We often approach everything in life in a repetitive, systematic manner; of a routine which engenders habituation of comfort, and of identity harkening to obsession of similitude. It is said of Kant that his neighbors set and corrected their watches and clocks according to the regularity of his walks, as his life maintained a predictability of precision so reliable that error could only be ascribed to a mechanical defect, and never to his human constancy.

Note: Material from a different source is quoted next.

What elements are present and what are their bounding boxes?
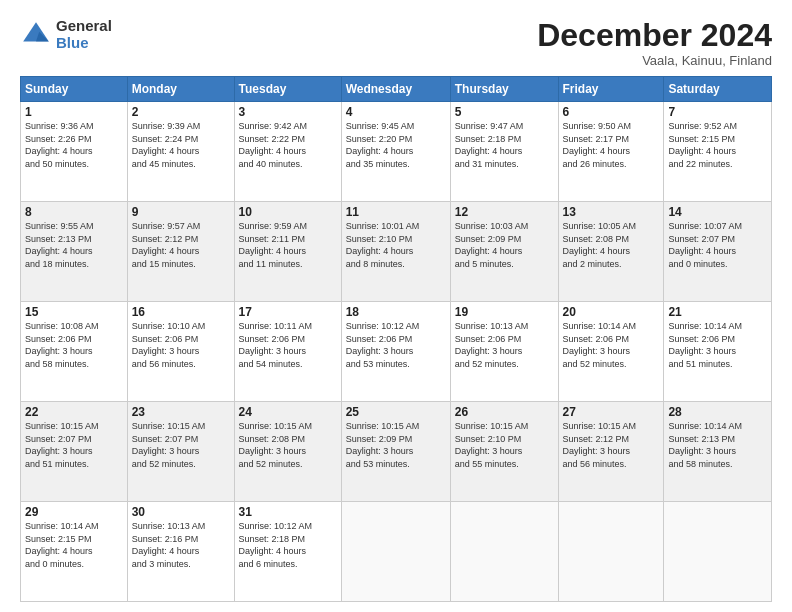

It is as if there is an internal “checklist” in order to attain a progression of human development, and in an effort to achieve that advancement, both of thought and of physical growth, we must be assured of completion and fulfillment. But medical conditions are never like that; we cannot “do something about it” and expect to “check it off” of our “to-do” list, only to move on to the next item on the itinerary. A pastor once quipped, “Where there are people, there are problems.” True enough; although, there could have been an addendum: “And where there are problems, you can always find impure motives.”
For Federal employees and U.S. Postal workers who suffer from a medical condition, such that the medical condition prevents the Federal or Postal employee from performing one or more of the basic elements of one’s Federal or Postal job, the problem is one of duality of purpose: For the Federal or Postal employee suffering from a medical condition, the approach of attempting to “check off” the medical condition as another item on a “to-do” list is always rebutted by the stark reality of the health condition itself; and from the Federal agency’s perspective (or the Postal Service’s), the thought-process of “when will it go away” simply avoids the issue, and fails to address the problem of the conflict which arises.
Thus, the benefit of OPM Medical Retirement is there for the Federal or Postal employee, precisely to allow for those circumstances in which (A) the medical condition no longer allows the Federal or Postal employee to be able to perform all of the essential functions of one’s positional duties, (B) the medical condition will last a minimum of 12 months — not that one must wait for 12 months, but rather, that the prognosis by a doctor or medical provider is willing to state that the medical condition will, within reasonable medical probability, last for that long, and (C) accommodation of the medical condition is not possible, and reassignment to a position at the same pay or grade will not ameliorate the situation.
In the end, medical conditions defy the human attempt to treat it as merely another obstacle to overcome, or an irritant to set aside. It is a condition of human existence which represents a trial for a linear life we attempt to manage, when in fact a change of course is often the remedy, and not the repetition of comfort found in the thoughtless quietude of habit.